PrintShareE-Mail This Page

Summer Science Camp for Girls

By Jane Carlson

For the past two summers, Knox College has opened its science classrooms and laboratories to sixth- through eighth-grade girls who could someday be successful scientists.

A dozen junior high girls per year from all over the country were selected to attend the Knox Summer Science Camps in 2005 and 2006, funded by the College's $1 million grant from the Howard Hughes Medical Institute. Co-directors of the camp were Judith Thorn, associate professor of biology, and Mary Crawford, associate professor of chemistry, with numerous faculty teaching courses.

The free, week-long residential camp targeted potential female scientists at an age when most girls begin to lose interest in the sciences. Because Knox has above-average numbers of female science faculty and students, the camp served as an outreach program that facilitated interaction between junior high girls and successful undergraduate and faculty scientists.

From forensics to robotics and including hands-on experiments and an overnight trip to Green Oaks Biological Field Station, the curriculum at the camp was designed to increase the probability of college attendance and participation in the sciences and to help close the gender gap in fields where women are traditionally underrepresented.

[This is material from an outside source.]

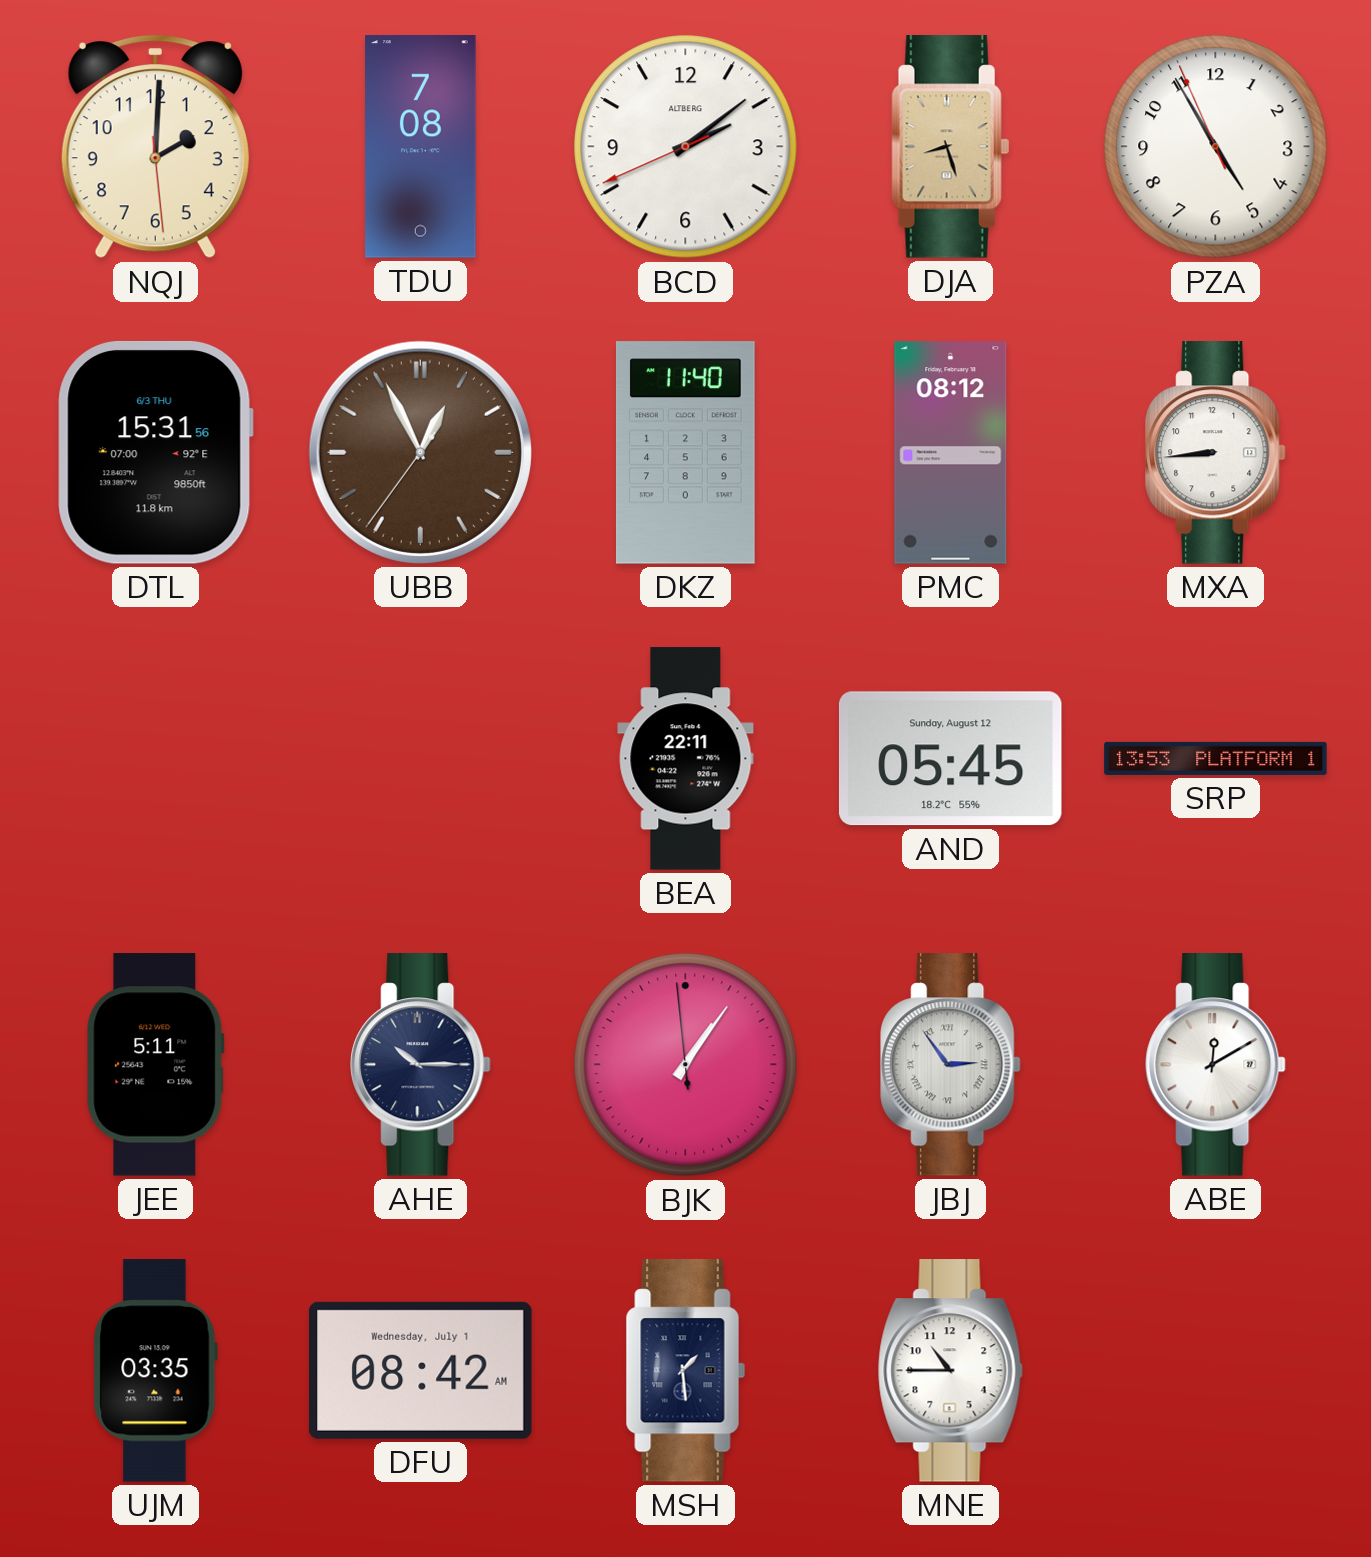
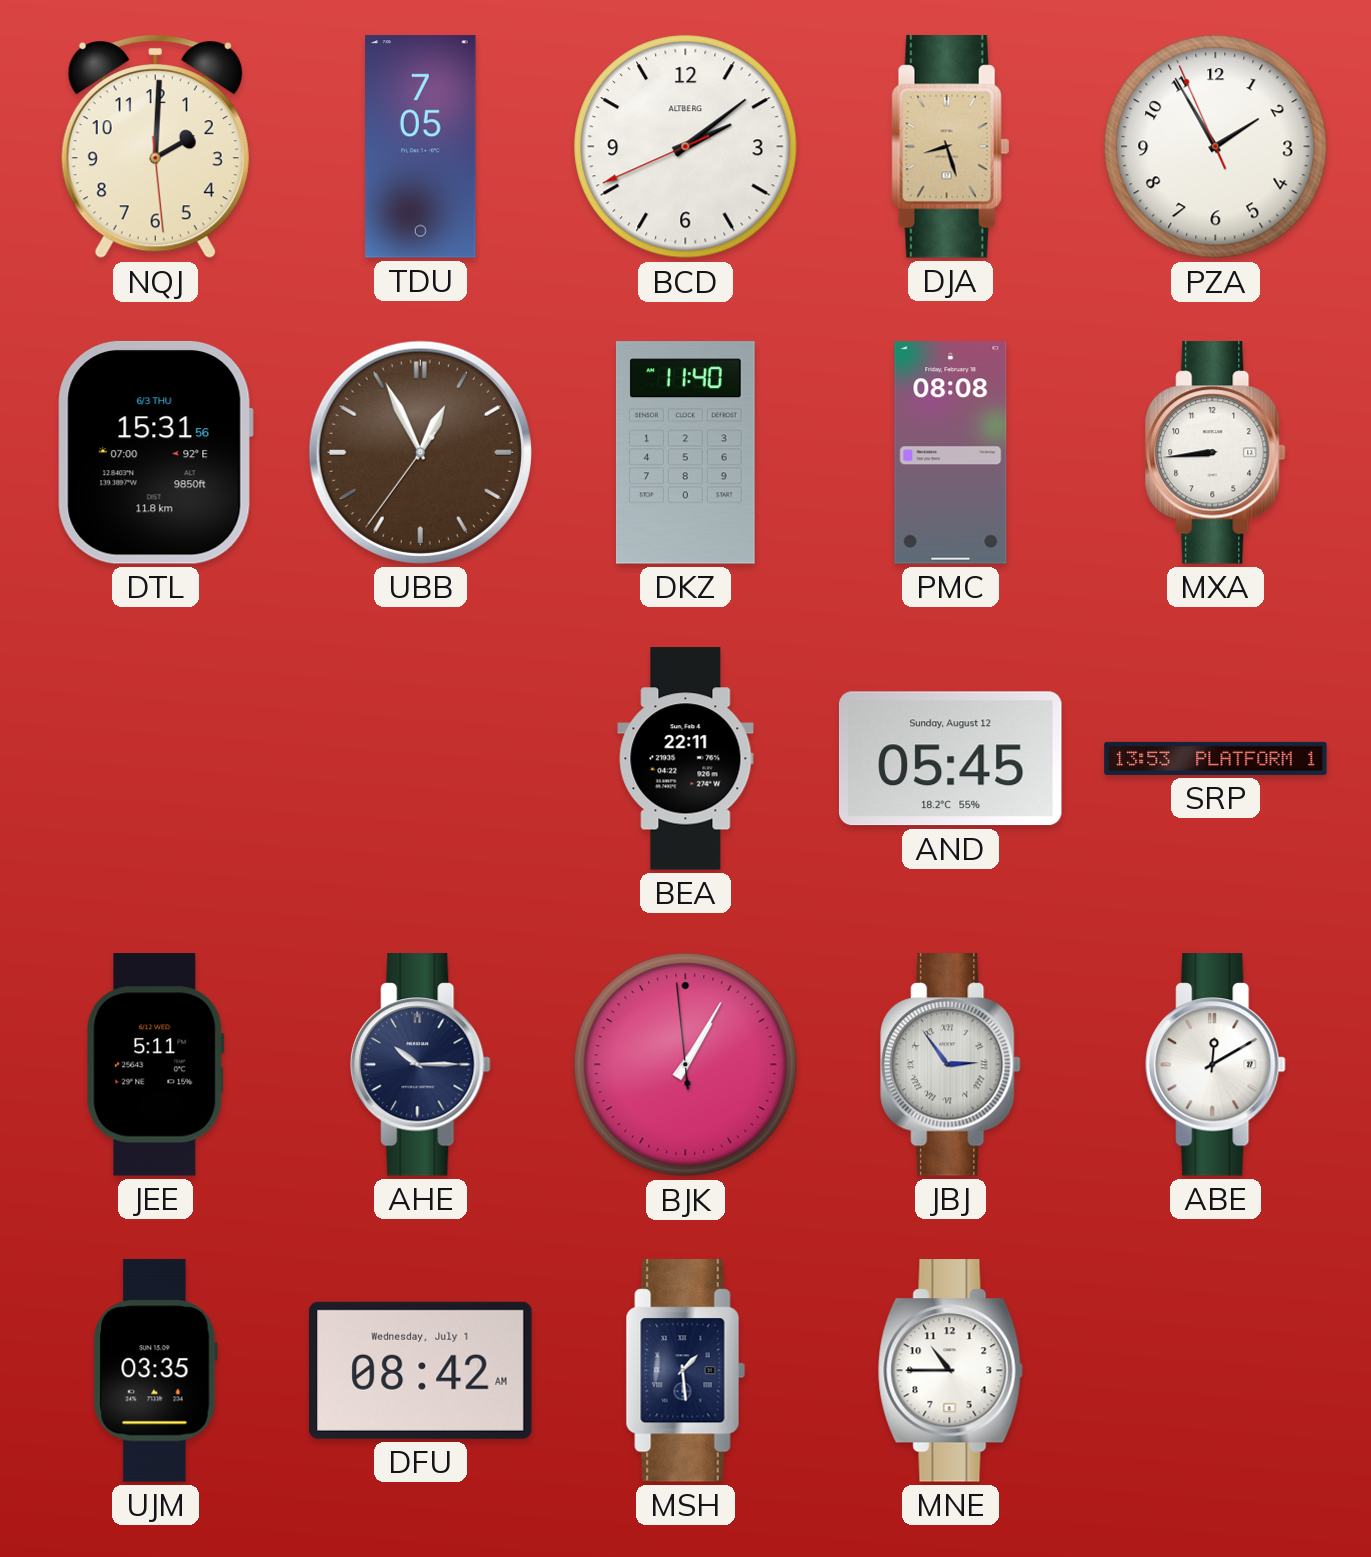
TDU: 7:08 -> 7:05
PZA: 4:54 -> 1:54
PMC: 08:12 -> 08:08
BJK: 1:05 -> 1:04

"It catches everybody in some subject so they can carry that through the rest of junior high and into high school," says Emily Jackson '08, a physics major and one of several Knox students who served as teaching assistants and role models for the participants.

Each of the students chosen came from a different school, so the camp could provide a blank social slate and healthy learning environment. Crawford said the bond between the participants is strong. "I still hear from the girls from the first year, and they keep in touch with each other, too," she says.

In the last two years of the four-year HHMI grant, Knox will continue to broaden student access to science education and careers by offering workshops for regional secondary science teachers looking to enhance classroom preparation and instruction.